• [Instructions to follow]: Please print nothing but the lines from the one with "i need the location" to the last line of the records below, and omit pictures.

• [Dataset records]:
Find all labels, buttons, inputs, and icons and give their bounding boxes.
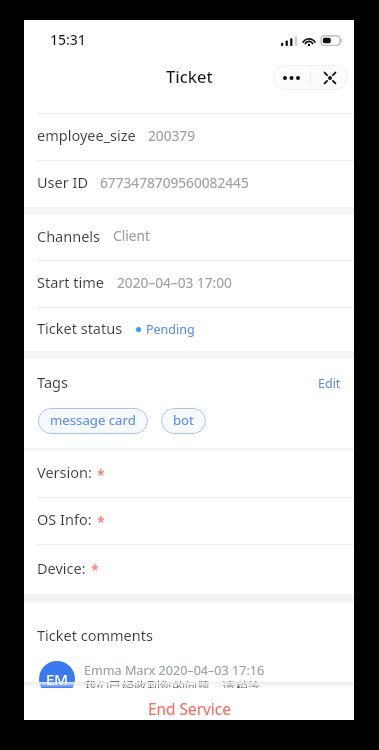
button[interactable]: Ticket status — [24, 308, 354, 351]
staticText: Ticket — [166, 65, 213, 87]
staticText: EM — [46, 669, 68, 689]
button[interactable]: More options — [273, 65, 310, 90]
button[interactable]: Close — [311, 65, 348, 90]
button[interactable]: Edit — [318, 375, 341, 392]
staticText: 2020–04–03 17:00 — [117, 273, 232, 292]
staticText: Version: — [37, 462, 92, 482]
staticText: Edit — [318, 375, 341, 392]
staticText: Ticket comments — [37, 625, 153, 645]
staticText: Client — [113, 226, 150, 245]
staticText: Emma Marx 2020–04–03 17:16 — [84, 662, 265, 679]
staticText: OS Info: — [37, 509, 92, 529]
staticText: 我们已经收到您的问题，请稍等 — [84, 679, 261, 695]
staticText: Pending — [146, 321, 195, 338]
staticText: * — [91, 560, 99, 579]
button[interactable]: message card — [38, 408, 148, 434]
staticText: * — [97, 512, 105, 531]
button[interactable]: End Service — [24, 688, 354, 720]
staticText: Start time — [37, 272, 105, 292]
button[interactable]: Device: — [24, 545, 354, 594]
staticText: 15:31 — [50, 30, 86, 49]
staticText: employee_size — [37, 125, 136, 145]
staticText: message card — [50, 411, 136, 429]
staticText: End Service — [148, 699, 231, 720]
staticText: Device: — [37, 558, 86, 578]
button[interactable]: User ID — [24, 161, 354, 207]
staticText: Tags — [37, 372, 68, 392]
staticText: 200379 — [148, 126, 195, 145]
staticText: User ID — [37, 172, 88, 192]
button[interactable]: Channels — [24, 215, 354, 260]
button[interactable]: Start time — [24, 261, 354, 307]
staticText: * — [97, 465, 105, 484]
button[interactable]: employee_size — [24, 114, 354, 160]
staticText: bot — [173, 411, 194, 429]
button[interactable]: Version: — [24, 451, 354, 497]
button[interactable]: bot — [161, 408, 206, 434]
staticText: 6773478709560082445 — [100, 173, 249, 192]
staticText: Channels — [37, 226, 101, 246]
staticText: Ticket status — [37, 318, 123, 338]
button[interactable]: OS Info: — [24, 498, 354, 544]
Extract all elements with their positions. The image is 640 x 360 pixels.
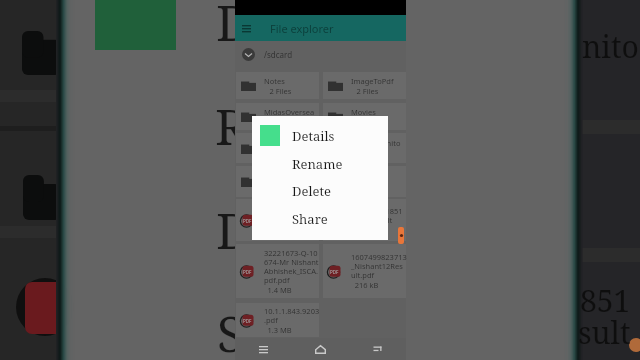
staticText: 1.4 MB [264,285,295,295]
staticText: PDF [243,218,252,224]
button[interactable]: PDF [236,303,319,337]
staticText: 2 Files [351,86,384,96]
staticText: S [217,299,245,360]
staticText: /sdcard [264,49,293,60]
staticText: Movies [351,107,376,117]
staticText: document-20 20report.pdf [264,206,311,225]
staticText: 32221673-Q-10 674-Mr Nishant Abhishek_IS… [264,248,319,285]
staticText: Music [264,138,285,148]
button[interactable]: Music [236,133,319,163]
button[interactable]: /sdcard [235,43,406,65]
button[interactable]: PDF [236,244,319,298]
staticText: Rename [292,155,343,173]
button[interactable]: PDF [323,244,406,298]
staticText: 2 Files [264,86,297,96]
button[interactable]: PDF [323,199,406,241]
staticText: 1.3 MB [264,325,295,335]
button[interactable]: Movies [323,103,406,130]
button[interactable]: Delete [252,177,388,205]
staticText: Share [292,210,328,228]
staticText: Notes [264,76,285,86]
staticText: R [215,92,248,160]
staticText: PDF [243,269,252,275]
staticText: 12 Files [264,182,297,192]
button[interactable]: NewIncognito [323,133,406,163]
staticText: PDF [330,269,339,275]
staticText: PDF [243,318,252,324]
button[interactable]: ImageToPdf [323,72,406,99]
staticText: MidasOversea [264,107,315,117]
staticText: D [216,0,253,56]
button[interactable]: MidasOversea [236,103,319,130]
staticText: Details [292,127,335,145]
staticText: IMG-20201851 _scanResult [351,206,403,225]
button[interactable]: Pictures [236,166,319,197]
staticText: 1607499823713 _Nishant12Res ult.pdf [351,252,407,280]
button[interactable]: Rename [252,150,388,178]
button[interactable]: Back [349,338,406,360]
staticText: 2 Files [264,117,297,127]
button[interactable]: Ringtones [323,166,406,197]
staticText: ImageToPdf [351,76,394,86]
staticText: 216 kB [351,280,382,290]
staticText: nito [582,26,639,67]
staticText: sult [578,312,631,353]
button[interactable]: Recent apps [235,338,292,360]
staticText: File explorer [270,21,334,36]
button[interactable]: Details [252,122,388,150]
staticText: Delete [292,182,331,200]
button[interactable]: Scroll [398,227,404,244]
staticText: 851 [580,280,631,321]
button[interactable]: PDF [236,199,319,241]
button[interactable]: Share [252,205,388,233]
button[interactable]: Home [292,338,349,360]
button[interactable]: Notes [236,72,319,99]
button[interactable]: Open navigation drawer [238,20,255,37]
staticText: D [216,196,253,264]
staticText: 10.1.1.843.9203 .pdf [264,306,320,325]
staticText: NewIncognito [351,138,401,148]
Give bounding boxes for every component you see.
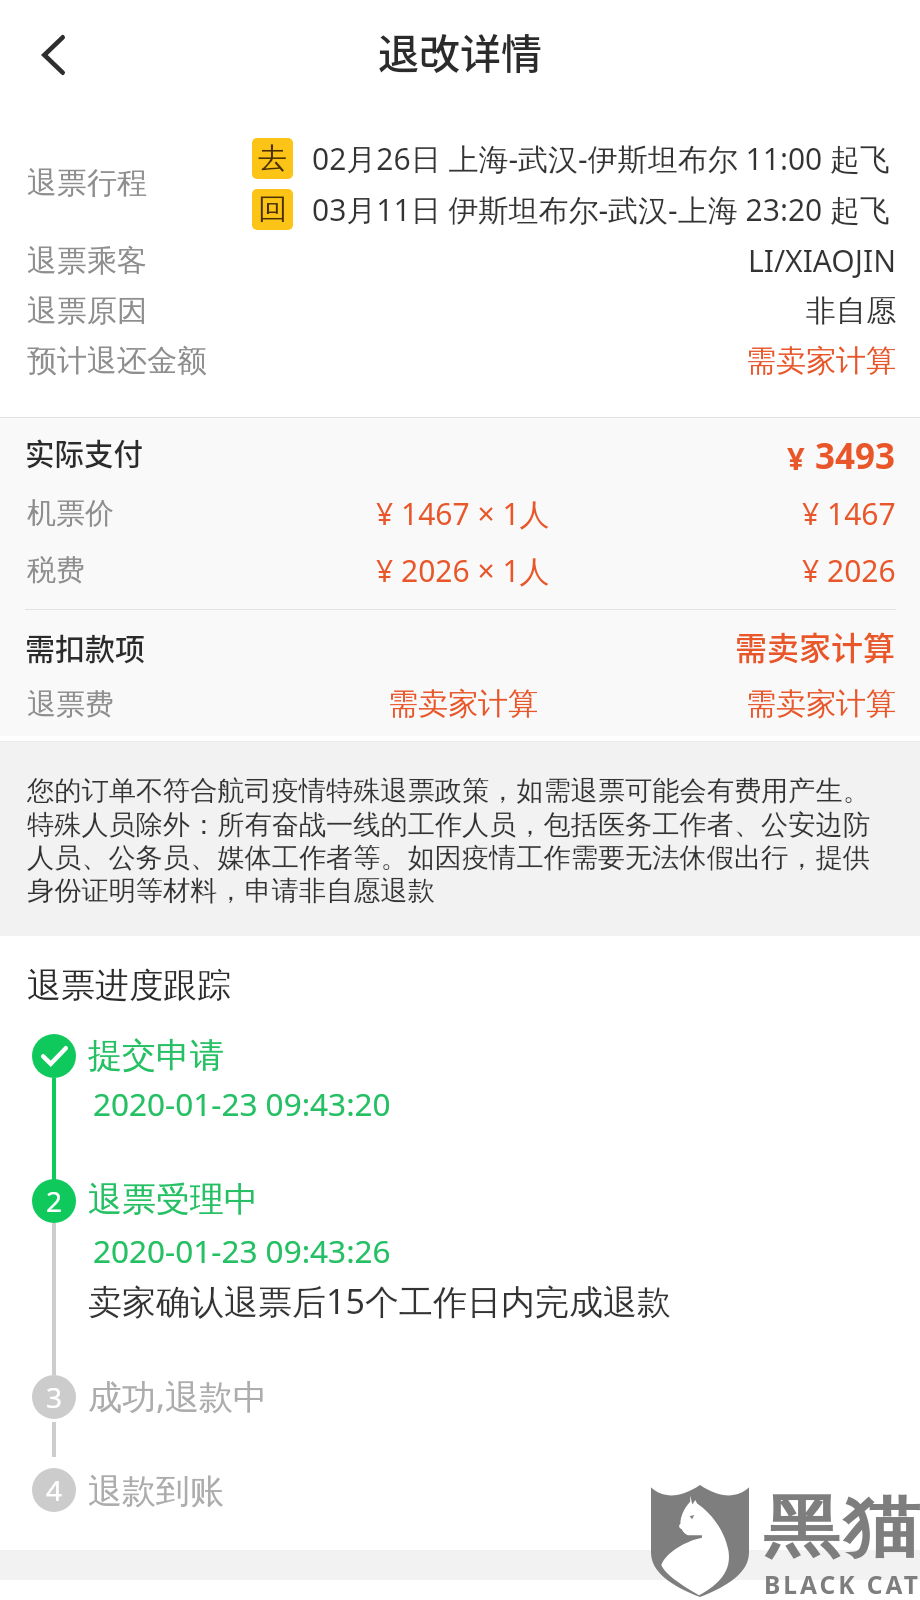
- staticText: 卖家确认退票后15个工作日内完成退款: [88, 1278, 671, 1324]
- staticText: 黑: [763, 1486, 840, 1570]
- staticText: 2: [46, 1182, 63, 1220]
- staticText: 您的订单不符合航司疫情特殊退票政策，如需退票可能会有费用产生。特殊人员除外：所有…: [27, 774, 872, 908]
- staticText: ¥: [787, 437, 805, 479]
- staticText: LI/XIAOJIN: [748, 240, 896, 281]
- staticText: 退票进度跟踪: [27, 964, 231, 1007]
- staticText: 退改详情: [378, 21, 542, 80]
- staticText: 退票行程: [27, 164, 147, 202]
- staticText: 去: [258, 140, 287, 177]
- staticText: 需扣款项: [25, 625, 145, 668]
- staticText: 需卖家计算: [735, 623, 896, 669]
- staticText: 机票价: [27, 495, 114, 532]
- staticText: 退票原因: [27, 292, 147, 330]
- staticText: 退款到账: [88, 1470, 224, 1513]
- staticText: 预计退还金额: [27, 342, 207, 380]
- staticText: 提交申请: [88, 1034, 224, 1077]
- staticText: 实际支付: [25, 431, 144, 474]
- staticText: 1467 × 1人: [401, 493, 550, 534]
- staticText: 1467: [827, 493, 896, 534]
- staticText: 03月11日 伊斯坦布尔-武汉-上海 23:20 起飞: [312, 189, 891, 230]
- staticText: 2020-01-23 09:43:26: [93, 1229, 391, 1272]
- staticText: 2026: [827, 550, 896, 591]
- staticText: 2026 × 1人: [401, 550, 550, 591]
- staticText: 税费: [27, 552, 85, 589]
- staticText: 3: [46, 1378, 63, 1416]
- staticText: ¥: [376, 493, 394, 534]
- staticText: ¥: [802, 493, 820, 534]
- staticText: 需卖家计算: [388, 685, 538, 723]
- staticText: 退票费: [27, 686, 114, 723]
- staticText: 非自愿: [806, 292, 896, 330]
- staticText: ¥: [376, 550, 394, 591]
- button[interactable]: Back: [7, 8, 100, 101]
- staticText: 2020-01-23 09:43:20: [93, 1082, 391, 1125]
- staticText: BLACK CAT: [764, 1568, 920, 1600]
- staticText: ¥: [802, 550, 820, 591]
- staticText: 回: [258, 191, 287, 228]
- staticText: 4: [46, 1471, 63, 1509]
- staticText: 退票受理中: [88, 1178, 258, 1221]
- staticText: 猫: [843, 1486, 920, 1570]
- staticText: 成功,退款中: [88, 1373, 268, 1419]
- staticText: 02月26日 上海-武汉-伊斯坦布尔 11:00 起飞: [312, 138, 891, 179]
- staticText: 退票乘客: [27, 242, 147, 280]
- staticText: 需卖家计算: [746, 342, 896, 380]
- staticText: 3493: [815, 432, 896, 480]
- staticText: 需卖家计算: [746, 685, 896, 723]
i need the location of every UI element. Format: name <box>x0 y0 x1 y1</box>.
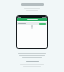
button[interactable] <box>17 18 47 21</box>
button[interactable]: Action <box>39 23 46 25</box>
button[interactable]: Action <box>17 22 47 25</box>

• [Response box]:
i need the location of every UI element. Format: name <box>x0 y0 x1 y1</box>.
button[interactable] <box>17 18 47 21</box>
button[interactable]: Action <box>39 23 46 25</box>
button[interactable]: Action <box>17 22 47 25</box>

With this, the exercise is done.